I use 7/16" osb, cut into strips 1" wide. There always seems to be osb left over from other projects.


----------



## oldsaw (Sep 25, 2009)

dustytools said:


> Im not sure about pressure treated lumber but I do use a lot of construction waste materials such as 2X4 and 2X6. I just rip it to the desired size on my tablesaw.



Yep, all mine came from construction scrap during the housing boom in my neighborhood. Since I dry in my garage, I only use 2' long stickers, so not hard to find scrap pieces that work.


----------



## Sawyer Rob (Sep 25, 2009)

AaronB said:


> sub-question, can you use PT wood for stickers?
> 
> I can get 2x2 PT balusters that are used for railing cheap, just didn't know if it being PT would hurt.



I don't know what size lumber you mill, but i like to keep my stickers as close to 1x1 as i can get. Too big, and the wood can dry too fast, causeing problems, too small can cause problems too.

Rob


----------



## AaronB (Sep 25, 2009)

Sawyer Rob said:


> I don't know what size lumber you mill, but i like to keep my stickers as close to 1x1 as i can get. Too big, and the wood can dry too fast, causeing problems, too small can cause problems too.
> 
> Rob



2x2 is there nominal size, i think they are actually more like 1 1/4" square, maybe 1 1/2", if the PT wont hurt I would like to go that route for the first stickers I have.


----------



## Sawyer Rob (Sep 25, 2009)

I can't understand why anyone (read sawmill owner) but a commercial operation would ever buy a sticker, when they are so easily sawn out for almost FREE. That's what you use your "shorts" and "low grade" lumber for!

Rob


----------



## Ted J (Sep 25, 2009)

I know a few that use 3/4" plywood, which is what I plan on doing, and making them 1 1/2" wide. That way I don't have to wait for them to dry. I just have an excess of scrap plywood that needs something to do.

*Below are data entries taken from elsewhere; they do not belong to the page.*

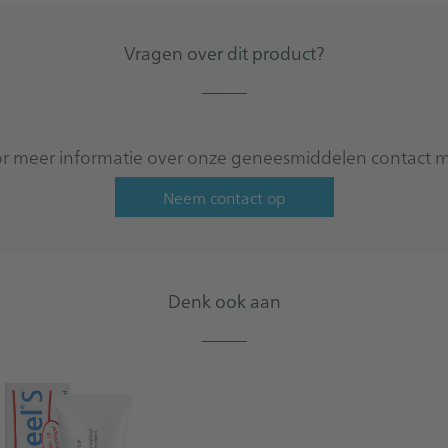
Vragen over dit product?
_____
 meer informatie over onze geneesmiddelen contact m
Neem contact op
Denk ook aan
_____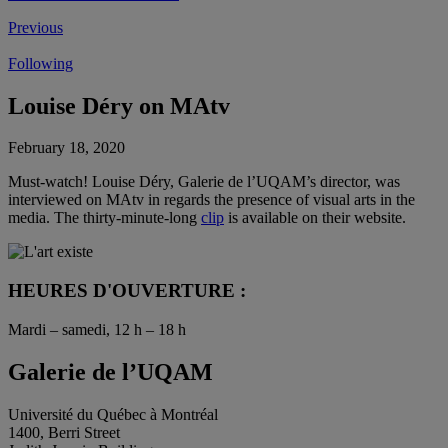
Previous
Following
Louise Déry on MAtv
February 18, 2020
Must-watch! Louise Déry, Galerie de l’UQAM’s director, was
interviewed on MAtv in regards the presence of visual arts in the
media. The thirty-minute-long
clip
is available on their website.
HEURES D'OUVERTURE :
Mardi – samedi, 12 h – 18 h
Galerie de l’UQAM
Université du Québec à Montréal
1400, Berri Street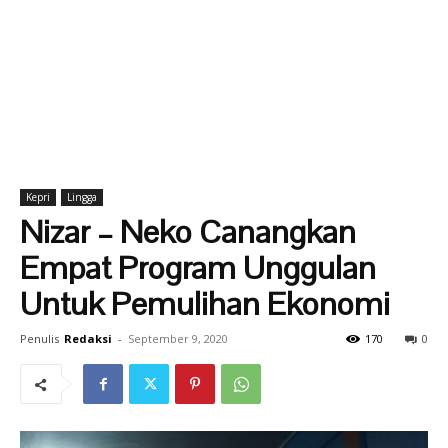
Kepri
Lingga
Nizar – Neko Canangkan
Empat Program Unggulan
Untuk Pemulihan Ekonomi
Penulis
Redaksi
-
September 9, 2020
170
0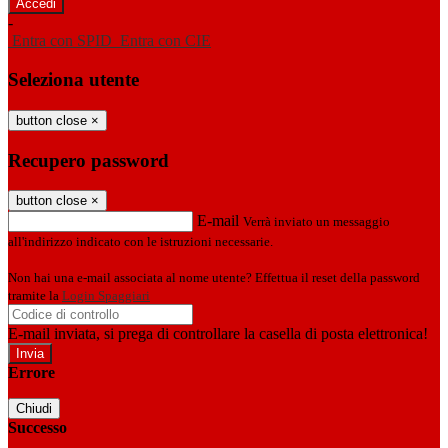
-
Entra con SPID
Entra con CIE
Seleziona utente
button close
×
Recupero password
button close
×
E-mail
Verrà inviato un messaggio
all'indirizzo indicato con le istruzioni necessarie.
Non hai una e-mail associata al nome utente? Effettua il reset della password
tramite la
Login Spaggiari
E-mail inviata, si prega di controllare la casella di posta elettronica!
Errore
Chiudi
Successo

I also happen to be at one of the BORG stores and they had a closeout on all their TREX 2"x2" rail balusters for 29 cents each, so I bought all 70 of them. I'll rip'em down to size and see how they work.

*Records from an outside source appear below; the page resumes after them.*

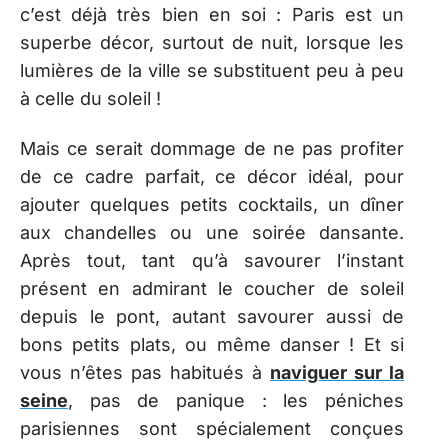
c’est déjà très bien en soi : Paris est un
superbe décor, surtout de nuit, lorsque les
lumières de la ville se substituent peu à peu
à celle du soleil !
Mais ce serait dommage de ne pas profiter
de ce cadre parfait, ce décor idéal, pour
ajouter quelques petits cocktails, un dîner
aux chandelles ou une soirée dansante.
Après tout, tant qu’à savourer l’instant
présent en admirant le coucher de soleil
depuis le pont, autant savourer aussi de
bons petits plats, ou même danser ! Et si
vous n’êtes pas habitués à
naviguer sur la
seine
, pas de panique : les péniches
parisiennes sont spécialement conçues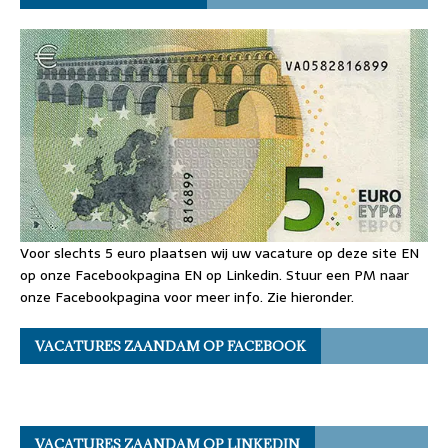
Voor slechts 5 euro plaatsen wij uw vacature op deze site EN
op onze Facebookpagina EN op Linkedin. Stuur een PM naar
onze Facebookpagina voor meer info. Zie hieronder.
VACATURES ZAANDAM OP FACEBOOK
VACATURES ZAANDAM OP LINKEDIN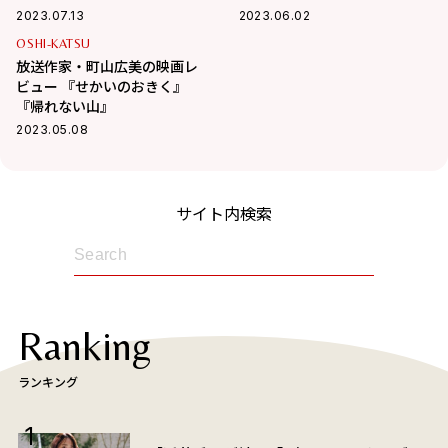
2023.07.13
2023.06.02
OSHI-KATSU
放送作家・町山広美の映画レ
ビュー 『せかいのおきく』
『帰れない山』
2023.05.08
サイト内検索
Ranking
ランキング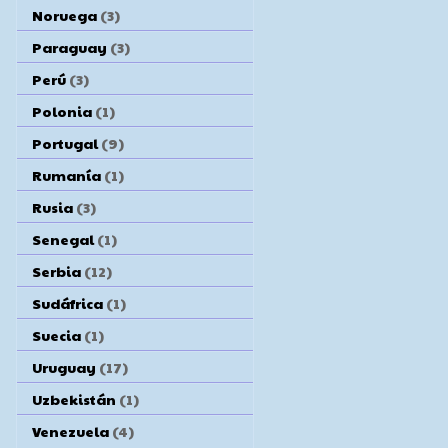
Noruega
(3)
Paraguay
(3)
Perú
(3)
Polonia
(1)
Portugal
(9)
Rumanía
(1)
Rusia
(3)
Senegal
(1)
Serbia
(12)
Sudáfrica
(1)
Suecia
(1)
Uruguay
(17)
Uzbekistán
(1)
Venezuela
(4)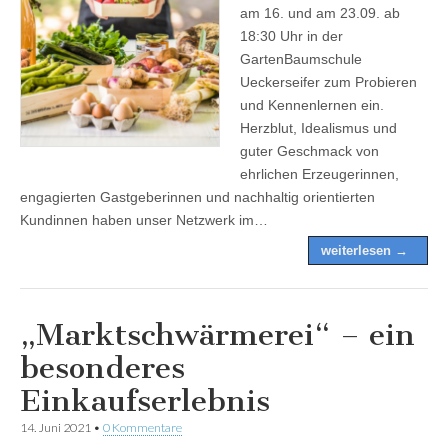
am 16. und am 23.09. ab
18:30 Uhr in der
GartenBaumschule
Ueckerseifer zum Probieren
und Kennenlernen ein.
Herzblut, Idealismus und
guter Geschmack von
ehrlichen Erzeugerinnen,
engagierten Gastgeberinnen und nachhaltig orientierten
Kundinnen haben unser Netzwerk im…
weiterlesen →
„Marktschwärmerei“ – ein
besonderes
Einkaufserlebnis
14. Juni 2021
•
0 Kommentare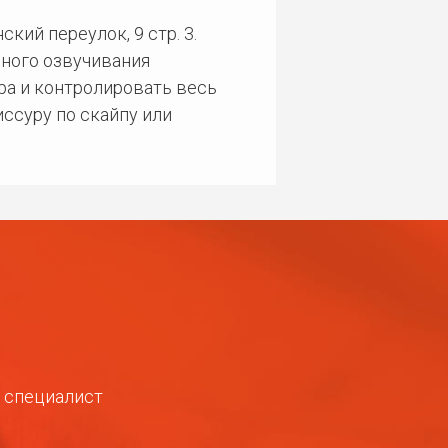
кий переулок, 9 стр. 3.
ного озвучивания
ра и контролировать весь
ссуру по скайпу или
ш специалист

I found an interesting article on wood drying and the recommendations of sticker sizes. *Here it is*

Ted


----------



## Backwoods (Sep 26, 2009)

Am I correct in ready that you would want to use “pressure treated” “pt” lumber for stickers???????
I would be very concerned about transfer of chemicals, and staining of the wood. I would think that you would be far better off taking your chances with using green sticker then pressure treated lumber. No to mention the fact that you would not be able to market your wood as eco friendly, or organic. 
As a side note even the big mills buy there stickers, just by the truck load. Stickers are an added commodity that us little guys can cut cost on by producing our own, once our demand for stickers out pace our ability to produce stickers at a savings, it becomes cost effective to purchase high quality stickers.


----------



## Andrew96 (Sep 26, 2009)

AaronB. I'd forget the chemical enriched PT wood. Stay away..give it away...don't even bother burning it. Surely you cannot find some 2x4s at a local building site. Those framers or concrete forming guys use a lot of material, then pile it up as scrap (you don't want anything with concrete on it!). You could rip up some scraps of ply...some 2x6s, 2x8s..anything would work. My first stickers were made from old dry 2x4, 6s, 8, 10s. I ripped them into 1 x 3/4" x 2" long stickers and away I went. I since used some scraps I milled off the tops of logs and stacked them to dry knowing they will be ripped into some hardwood stickers in the future. However, nothing wrong with finding a couple of handfulls of short 2x4s at a local building site.


----------



## AaronB (Sep 26, 2009)

Thanks for all the tips, I think I will just use plywood, 2x's or scraps of wood from my woodworking for the first stickers. Then once the logs are cut up I can start making my own.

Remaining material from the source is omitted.